Take fertilizer. H.B. said, “I read today that only 50% of the fertilizer we need for the coming season is available right now.” Scarcity drives up prices. The Ukraine war adds to the problem. Russia supplies 13 percent of the world’s fertilizer, and prices are already soaring—a cost that is sure to be passed on to customers.

 Labor shortages in West Coast farmland mean higher cost to harvest fruit. Strawberry growers are having to adapt to a shortage in the plastic sheeting they use to shield neighboring fields from pesticide contamination, resulting in smaller crops.

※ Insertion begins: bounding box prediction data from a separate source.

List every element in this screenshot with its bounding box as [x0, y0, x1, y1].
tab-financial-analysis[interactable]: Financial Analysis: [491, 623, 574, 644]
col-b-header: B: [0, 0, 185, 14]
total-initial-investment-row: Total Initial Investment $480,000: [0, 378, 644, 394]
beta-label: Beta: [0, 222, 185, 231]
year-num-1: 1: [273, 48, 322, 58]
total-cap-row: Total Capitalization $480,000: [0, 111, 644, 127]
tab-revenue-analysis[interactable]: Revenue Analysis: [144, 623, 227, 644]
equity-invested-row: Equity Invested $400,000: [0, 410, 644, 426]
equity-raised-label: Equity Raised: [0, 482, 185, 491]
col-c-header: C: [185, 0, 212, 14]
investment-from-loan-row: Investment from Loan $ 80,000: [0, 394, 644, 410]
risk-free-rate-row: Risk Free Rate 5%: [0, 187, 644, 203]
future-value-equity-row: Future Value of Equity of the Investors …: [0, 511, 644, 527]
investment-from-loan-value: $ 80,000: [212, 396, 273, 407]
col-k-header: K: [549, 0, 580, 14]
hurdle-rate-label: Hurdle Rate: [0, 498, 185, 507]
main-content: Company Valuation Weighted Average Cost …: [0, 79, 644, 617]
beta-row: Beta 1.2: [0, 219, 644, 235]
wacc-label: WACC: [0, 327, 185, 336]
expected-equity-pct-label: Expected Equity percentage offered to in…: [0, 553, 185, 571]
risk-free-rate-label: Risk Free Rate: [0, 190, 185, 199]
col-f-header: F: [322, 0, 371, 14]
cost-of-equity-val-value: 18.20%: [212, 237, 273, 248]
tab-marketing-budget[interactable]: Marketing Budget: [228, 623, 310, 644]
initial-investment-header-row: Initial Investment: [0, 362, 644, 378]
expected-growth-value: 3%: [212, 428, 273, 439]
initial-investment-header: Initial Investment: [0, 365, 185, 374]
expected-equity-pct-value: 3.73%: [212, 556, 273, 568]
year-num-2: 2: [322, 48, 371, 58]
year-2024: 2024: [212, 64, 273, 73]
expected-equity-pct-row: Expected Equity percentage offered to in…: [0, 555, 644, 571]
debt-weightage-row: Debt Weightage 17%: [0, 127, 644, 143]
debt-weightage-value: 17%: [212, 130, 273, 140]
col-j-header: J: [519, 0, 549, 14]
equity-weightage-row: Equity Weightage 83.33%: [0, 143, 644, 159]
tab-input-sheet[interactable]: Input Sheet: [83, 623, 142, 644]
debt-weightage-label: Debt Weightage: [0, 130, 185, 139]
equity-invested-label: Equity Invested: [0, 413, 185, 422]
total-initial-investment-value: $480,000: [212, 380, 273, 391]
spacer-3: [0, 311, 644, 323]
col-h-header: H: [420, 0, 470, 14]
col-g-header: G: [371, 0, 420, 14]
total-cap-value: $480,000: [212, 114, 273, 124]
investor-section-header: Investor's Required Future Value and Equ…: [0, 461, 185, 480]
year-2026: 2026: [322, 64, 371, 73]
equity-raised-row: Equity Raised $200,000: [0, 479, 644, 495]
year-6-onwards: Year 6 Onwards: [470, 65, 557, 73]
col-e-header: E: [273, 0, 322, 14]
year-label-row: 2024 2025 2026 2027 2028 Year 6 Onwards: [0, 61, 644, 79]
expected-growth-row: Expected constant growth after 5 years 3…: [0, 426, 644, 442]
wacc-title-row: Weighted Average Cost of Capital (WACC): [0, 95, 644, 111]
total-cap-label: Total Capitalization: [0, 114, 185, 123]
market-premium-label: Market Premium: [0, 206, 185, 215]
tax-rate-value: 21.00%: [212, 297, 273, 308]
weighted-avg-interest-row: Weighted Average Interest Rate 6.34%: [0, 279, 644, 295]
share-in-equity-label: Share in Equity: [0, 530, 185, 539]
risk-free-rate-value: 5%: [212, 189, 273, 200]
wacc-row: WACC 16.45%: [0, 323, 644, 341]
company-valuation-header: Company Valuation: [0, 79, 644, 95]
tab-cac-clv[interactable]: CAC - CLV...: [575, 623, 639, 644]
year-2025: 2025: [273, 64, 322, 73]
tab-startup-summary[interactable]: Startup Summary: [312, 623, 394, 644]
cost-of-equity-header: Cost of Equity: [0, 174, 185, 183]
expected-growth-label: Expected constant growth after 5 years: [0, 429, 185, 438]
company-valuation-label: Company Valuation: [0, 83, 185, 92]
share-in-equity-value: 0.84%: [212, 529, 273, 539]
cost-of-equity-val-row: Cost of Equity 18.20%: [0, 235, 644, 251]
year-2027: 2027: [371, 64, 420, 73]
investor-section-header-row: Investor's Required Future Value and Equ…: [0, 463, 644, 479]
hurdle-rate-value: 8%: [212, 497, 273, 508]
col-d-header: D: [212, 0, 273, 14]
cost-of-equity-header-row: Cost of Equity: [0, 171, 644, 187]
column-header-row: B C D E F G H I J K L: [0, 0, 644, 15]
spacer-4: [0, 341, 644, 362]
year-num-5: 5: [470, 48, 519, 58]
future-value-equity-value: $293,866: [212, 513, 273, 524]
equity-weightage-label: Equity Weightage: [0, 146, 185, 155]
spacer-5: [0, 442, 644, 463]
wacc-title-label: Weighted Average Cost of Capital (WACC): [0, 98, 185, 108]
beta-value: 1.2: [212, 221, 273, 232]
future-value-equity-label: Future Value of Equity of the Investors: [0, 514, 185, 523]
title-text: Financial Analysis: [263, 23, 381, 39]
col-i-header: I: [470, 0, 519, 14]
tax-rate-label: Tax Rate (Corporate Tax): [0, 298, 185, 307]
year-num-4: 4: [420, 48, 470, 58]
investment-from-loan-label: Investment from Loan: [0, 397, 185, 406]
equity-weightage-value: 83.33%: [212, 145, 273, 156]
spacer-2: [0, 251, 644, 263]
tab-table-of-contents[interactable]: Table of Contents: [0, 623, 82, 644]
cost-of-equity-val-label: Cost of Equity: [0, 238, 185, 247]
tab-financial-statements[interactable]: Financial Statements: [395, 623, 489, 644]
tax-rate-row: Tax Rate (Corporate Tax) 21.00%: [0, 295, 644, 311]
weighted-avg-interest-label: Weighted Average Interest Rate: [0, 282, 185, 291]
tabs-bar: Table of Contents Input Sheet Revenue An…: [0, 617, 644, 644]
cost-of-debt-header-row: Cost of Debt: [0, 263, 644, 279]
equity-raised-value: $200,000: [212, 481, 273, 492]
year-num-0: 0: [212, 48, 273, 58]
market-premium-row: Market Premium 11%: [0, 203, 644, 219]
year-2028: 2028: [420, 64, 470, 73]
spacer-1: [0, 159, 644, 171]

 And “cold storage capacity is shrinking as suppliers pre-buy product.” Suppliers of all kinds are stockpiling to hedge against higher prices down the road. At one San Diego facility, H.B. says he’s being crowded out by meat suppliers stocking up. Even the pallets used in shipping are expected to become pricier over time. And the cost of shipping itself is exploding. “Yesterday a supplier called to discuss a contract, and basically declared a force majeure fuel surcharge based on the cost of diesel. Normally it costs about $8,000 to bring produce cross the country, calculating $2 to $5 per gallon. Now he’s saying it could go as high as $10 this summer.”

 Not all has been a disaster for Harry Hollow Foods, though. “Covid came and our business was in a great position. We supply fast food, drive-through, and grocery store retail,” rather than restaurants, which suffered during the pandemic. “Businesses like McDonalds, Dairy Queen, Sonics went through the roof. We experienced extreme demand like we’d never seen before. Strawberries, Concord grapes, raspberries, blackberries were in demand. But then there were crop disasters out West. In late June of 2021, it was 120, 130 degrees in Oregon and Washington and they lost their berry crops.” Prices doubled. Suppliers, including H.B., could basically name their price.

 The key is to stay nimble in a global economy. “We sell a commodity. As long as the guys we represent are viable, we’ll be in business. But there’s always someone trying to eat your lunch. We bring Mexican strawberries into San Diego, but they’re now also coming from Egypt, Morocco.”

 Growers must also adapt. “The war in Ukraine impacts us because it’s the breadbasket for raspberries to Poland and Europe. So we’ve got to get more domestic product going because Europe is going after other sources.”

 He repeats the adage about inflation: the best cure for high prices is high prices. “The question is, how long will the consumer accept the costs being passed through?

 “I compare it to the Titanic versus a rowboat. Our economy is so big that it takes a long time to correct course. We thought pandemic-induced inflation might correct itself by mid-2022. What with lingering Covid, this war—it may be 2024 before we see any relief. If the FED raises interest rates, demand start to taper off, prices drop. But if we don’t mitigate the effects, the smart people say it could create a recession.”

The short answer: “We’re in it for a long time.”